Structure-function relationships of a novel bacterial toxin, hemolysin E. The role of alpha G.

Abstract The novel pore-forming toxin hemolysin E (HlyE, ClyA, or SheA) consists of a long four-helix bundle with a subdomain (β tongue) that interacts with target membranes at one pole and an additional helix (αG) that, with the four long helices, forms a five-helix bundle (tail domain) at the other pole. Random amino acid substitutions that impair hemolytic activity were clustered mostly, but not exclusively, within the tail domain, specifically amino acids within, adjacent to, or interacting with αG. Deletion of amino acids downstream of αG did not affect activity, but deletions encompassing αG yielded insoluble and inactive proteins. In the periplasm Cys-285 (αG) is linked to Cys-87 (αB) of the four-helix bundle via an intramolecular disulfide.
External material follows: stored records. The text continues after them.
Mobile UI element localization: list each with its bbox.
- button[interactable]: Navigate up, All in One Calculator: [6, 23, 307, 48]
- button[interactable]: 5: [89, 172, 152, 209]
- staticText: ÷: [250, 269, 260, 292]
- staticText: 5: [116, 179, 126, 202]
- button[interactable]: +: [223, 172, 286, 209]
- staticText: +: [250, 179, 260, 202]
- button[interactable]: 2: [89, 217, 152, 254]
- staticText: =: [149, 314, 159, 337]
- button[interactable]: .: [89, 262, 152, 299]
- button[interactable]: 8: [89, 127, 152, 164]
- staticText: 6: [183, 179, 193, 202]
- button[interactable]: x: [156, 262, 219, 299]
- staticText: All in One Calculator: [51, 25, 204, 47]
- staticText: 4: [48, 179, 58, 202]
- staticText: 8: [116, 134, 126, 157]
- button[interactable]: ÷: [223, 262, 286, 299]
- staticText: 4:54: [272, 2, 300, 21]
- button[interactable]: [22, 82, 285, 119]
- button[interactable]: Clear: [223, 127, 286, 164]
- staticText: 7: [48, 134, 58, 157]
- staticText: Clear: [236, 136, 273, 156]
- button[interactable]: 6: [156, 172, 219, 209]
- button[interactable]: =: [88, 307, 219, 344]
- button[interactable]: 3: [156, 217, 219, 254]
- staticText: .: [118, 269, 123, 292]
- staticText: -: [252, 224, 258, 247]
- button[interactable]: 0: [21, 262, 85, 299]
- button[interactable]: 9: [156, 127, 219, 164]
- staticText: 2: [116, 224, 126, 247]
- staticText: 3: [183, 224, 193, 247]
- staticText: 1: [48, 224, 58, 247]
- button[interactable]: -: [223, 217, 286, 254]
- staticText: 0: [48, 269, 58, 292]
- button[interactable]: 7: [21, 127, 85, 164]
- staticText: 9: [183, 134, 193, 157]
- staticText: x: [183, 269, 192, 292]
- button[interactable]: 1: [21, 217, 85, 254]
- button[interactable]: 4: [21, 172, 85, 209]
Oxidized HlyE did not form spontaneously in vitro but could be generated by addition of Cu(II) or mimicked by treatment with Hg(II) salts to yield inactive proteins. Such treatments did not affect binding to target membranes nor assembly into non-covalently linked octameric complexes once associated with a membrane. However, gel filtration analyses suggested that immobilizing αG inhibits oligomerization in solution. Thus once associated with a membrane, immobilizing αG inhibits HlyE activity at a late stage of pore formation, whereas in solution it prevents aggregation and consequent inactivation.